The mono mobile sam package is a usage example based on Mobile SAM quantification deployment. The image data comes from local image feedback and subscribed image msg. SAM relies on the input of the detection box for segmentation, and segments the targets in the detection box without specifying the category information of the targets, only providing the box. The algorithm information will be published through topics and the results will be rendered and visualized on the web page. It also supports saving the rendered images in the result directory during program execution.

In this example, we provide two deployment methods: -Regular box for segmentation: A detection box in the center of the image is fixed for segmentation. -Subscription box for segmentation: Subscribe to the detection box information output by the upstream detection network and segment the information in the box.

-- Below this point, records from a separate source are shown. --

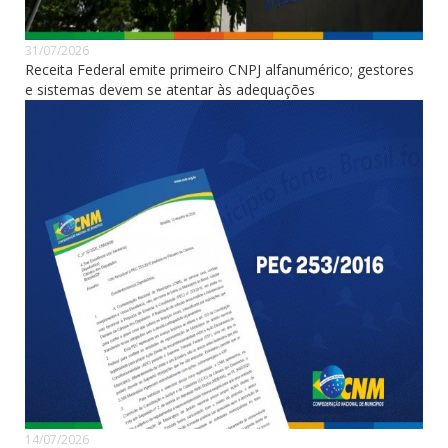
31/07/2026
Receita Federal emite primeiro CNPJ alfanumérico; gestores
e sistemas devem se atentar às adequações
14/07/2026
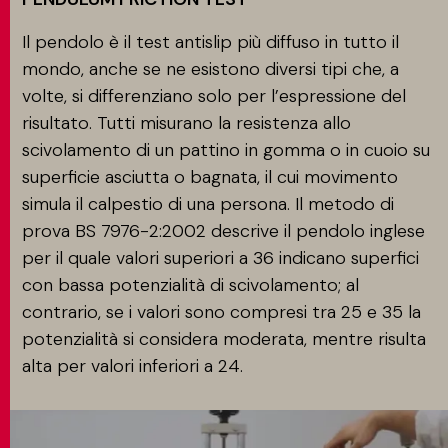
Il pendolo è il test antislip più diffuso in tutto il
mondo, anche se ne esistono diversi tipi che, a
volte, si differenziano solo per l’espressione del
risultato. Tutti misurano la resistenza allo
scivolamento di un pattino in gomma o in cuoio su
superficie asciutta o bagnata, il cui movimento
simula il calpestio di una persona. Il metodo di
prova BS 7976-2:2002 descrive il pendolo inglese
per il quale valori superiori a 36 indicano superfici
con bassa potenzialità di scivolamento; al
contrario, se i valori sono compresi tra 25 e 35 la
potenzialità si considera moderata, mentre risulta
alta per valori inferiori a 24.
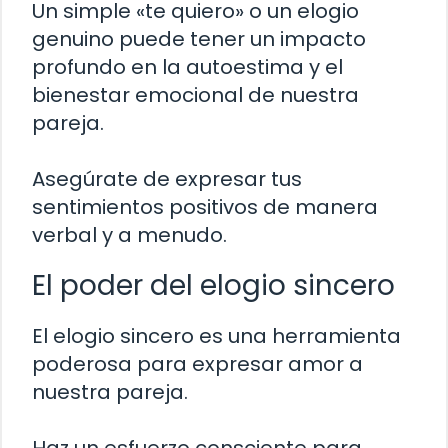
Un simple «te quiero» o un elogio
genuino puede tener un impacto
profundo en la autoestima y el
bienestar emocional de nuestra
pareja.
Asegúrate de expresar tus
sentimientos positivos de manera
verbal y a menudo.
El poder del elogio sincero
El elogio sincero es una herramienta
poderosa para expresar amor a
nuestra pareja.
Haz un esfuerzo consciente para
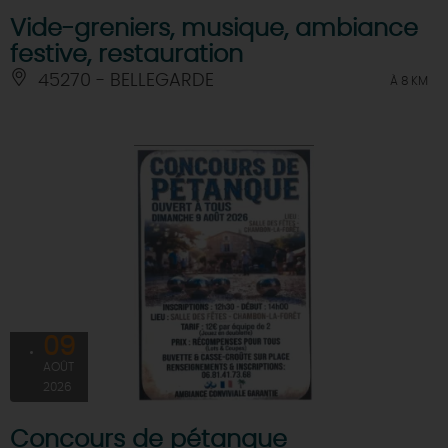
Vide-greniers, musique, ambiance
festive, restauration
45270 - BELLEGARDE
À 8 KM
09
AOÛT
2026
Concours de pétanque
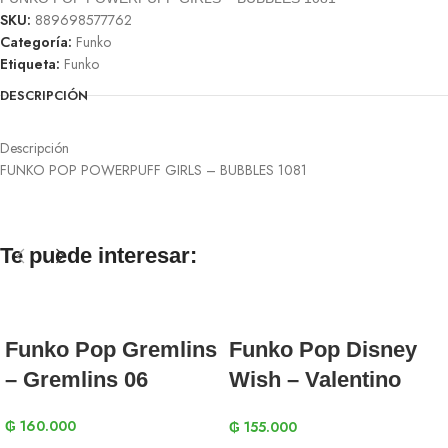
SKU:
889698577762
Categoría:
Funko
Etiqueta:
Funko
DESCRIPCIÓN
Descripción
FUNKO POP POWERPUFF GIRLS – BUBBLES 1081
Te puede interesar:
Funko Pop Gremlins
Funko Pop Disney
– Gremlins 06
Wish – Valentino
1394
₲
160.000
₲
155.000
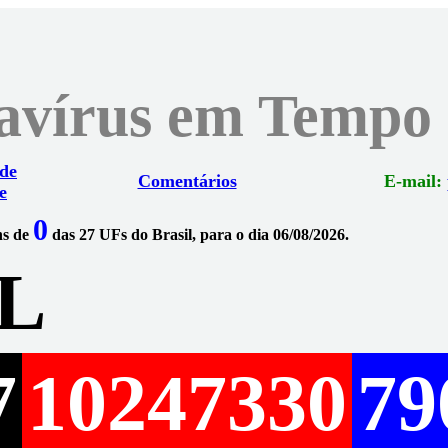
navírus em Tempo
 de
Comentários
E-mail:
e
0
ns de
das 27 UFs do Brasil, para o dia 06/08/2026.
L
7
10247330
79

Code repository: (https://github.com/D-Robotics/mono_mobilesam.git)

Application scenario: Combining detection boxes for obstacle segmentation, water stain area segmentation, etc.

Supported Platforms

PlatformSystemFunction
RDK X5Ubuntu 22.04 (Humble)Start MIPI/USB camera/local image offline, inference rendering results displayed/saved locally on the Web

Preparation

RDK

  1. The RDK has burned the Ubuntu 22.04 system image provided by D-Robotics.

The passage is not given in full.